MRS has sensitivity, specificity, positive predictive value, negative predictive value and diagnostic accuracy of 93.02%, 70%, 93.02%, 70%, 88.67 %, respectively, in differentiation between neoplastic and non-neoplastic brain lesions. A considerable correlation was shown by Kappa statistics between MRS and histopathological evaluation (k=0.630) (1).
The successfulness of MRS in differentiating between malignant brain tumors and normal brain tissue has been proven in adults and children (9). The basic metabolite changes that are common to brain tumors include increasing of Cho, lactate, and lipid amount; and decreasing of NAA and Cr. Increasing of Cho is a result of rising in turnover and proliferation of cell membrane (10- 13). In MRS, cell membrane synthesis, destruction, or both may cause an elevation in Cho concentration (14).

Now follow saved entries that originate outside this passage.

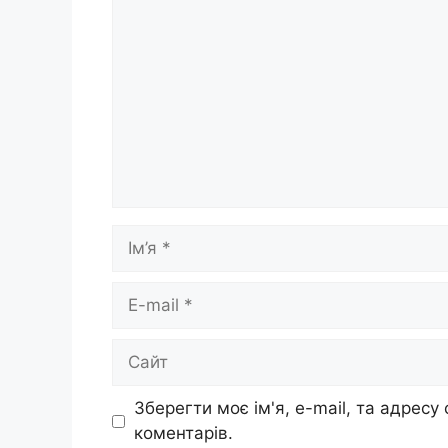
Ім’я
E-
mail
Сайт
Зберегти моє ім'я, e-mail, та адресу
коментарів.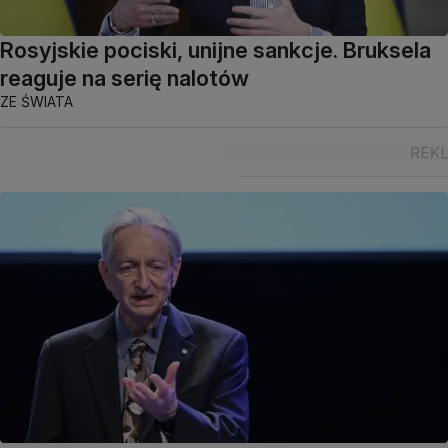
Rosyjskie pociski, unijne sankcje. Bruksela
reaguje na serię nalotów
ZE ŚWIATA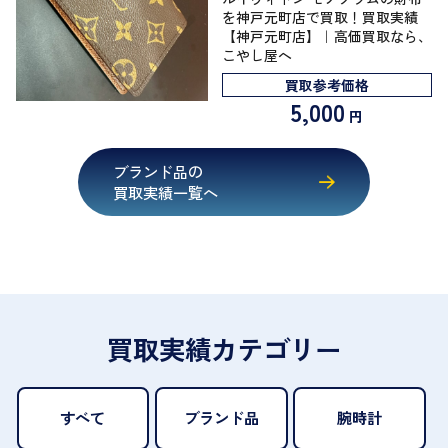
を神戸元町店で買取！買取実績
【神戸元町店】｜高価買取なら、
こやし屋へ
買取参考価格
5,000
円
ブランド品の
買取実績一覧へ
買取実績カテゴリー
すべて
ブランド品
腕時計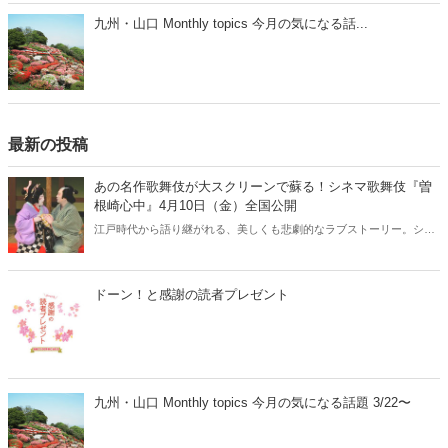
九州・山口 Monthly topics 今月の気になる話...
最新の投稿
あの名作歌舞伎が大スクリーンで蘇る！シネマ歌舞伎『曽
根崎心中』4月10日（金）全国公開
江戸時代から語り継がれる、美しくも悲劇的なラブストーリー。シネ
マ歌舞伎『曽根崎心中』が、2026年4月10日（金）より全国公開され
ます。人間国宝・坂田藤十郎と、上方歌舞伎の大名跡を継いだ長男・
中村鴈治郎による珠玉の舞台を、映画館の大スクリーンで堪能できる
ドーン！と感謝の読者プレゼント
貴重な機会です。さらに、話題となった映画『国宝』でも注目を集め
た演目とあって、歌舞伎ファンはもちろん、初めての方にもおすすめ
の名作です。
九州・山口 Monthly topics 今月の気になる話題 3/22〜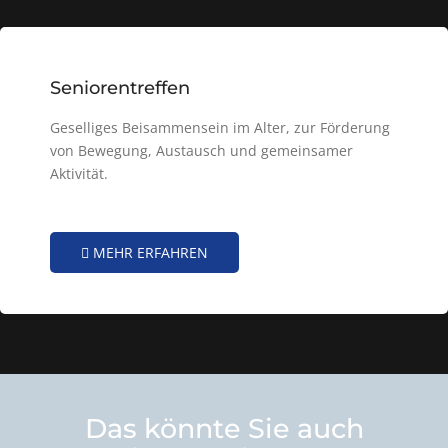
Seniorentreffen
Geselliges Beisammensein im Alter, zur Förderung
von Bewegung, Austausch und gemeinsamer
Aktivität.
MEHR ERFAHREN
Das könnte Sie auch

In a study published in 2011, higher ratios of Cho/NAA and Cho/MI accompanied by lower ratio of NAA/Cr were associated with the most probability for malignancy. Lactate and lipid peaks have been also observed in malignant tumors (15). Inflammation is shown in a case with focal cortical involvement of Behcet’s syndrome by using MRS technique (16).
In 3D MRS with Cho, Cr and NAA peaks, the Cho/Cr and Cho/NAA ratios were significantly higher in high-grade than in low-grade glioma, whereas the NAA/Cr ratios were significantly lower in high-grade than in low-grade glioma. Statistic analysis demonstrated a threshold value of 2.04 for Cho/Cr ratio. Sensitivity, specificity, positive predictive value (PPV) and negative predictive value (NPV) with this threshold value were 84.00%, 83.33%, 91.30% and 71.43%, respectively. Threshold value of 2.20 for Cho/NAA ratio resulted in sensitivity of 88%, specificity of 66.67%, PPV of 84.62%, and NPV of 72.73%. There was no significant statistical difference in overall diagnostic accuracy between Cho/Cr and Cho/NAA ratios (17).
A review article on differentiating local tumor recurrence and radiation-induced changes showed that developing MRI modalities like MRS have technical limitations such as small size or irregular shape. Artifacts resulting from air or bone closed to the lesion may affect the results. So in this article, stereotactic biopsy has been introduced as a reliable modality (18).
The application of both conventional and advanced MRI provides additional information about focal brain lesions which in future may completely alternate histopathological evaluations. There is a strong necessity for further studies on MRS capabilities.
We would like to thank Clinical Research Development Center of Ghaem Hospital for their assistant in this manuscript. This study was supported by a grant from the Vice Chancellor for Research of the Mashhad University of Medical Sciences for the research project as a medical student thesis with approval number of 910658.
Conflict of Interest
The authors declare no conflict of interest.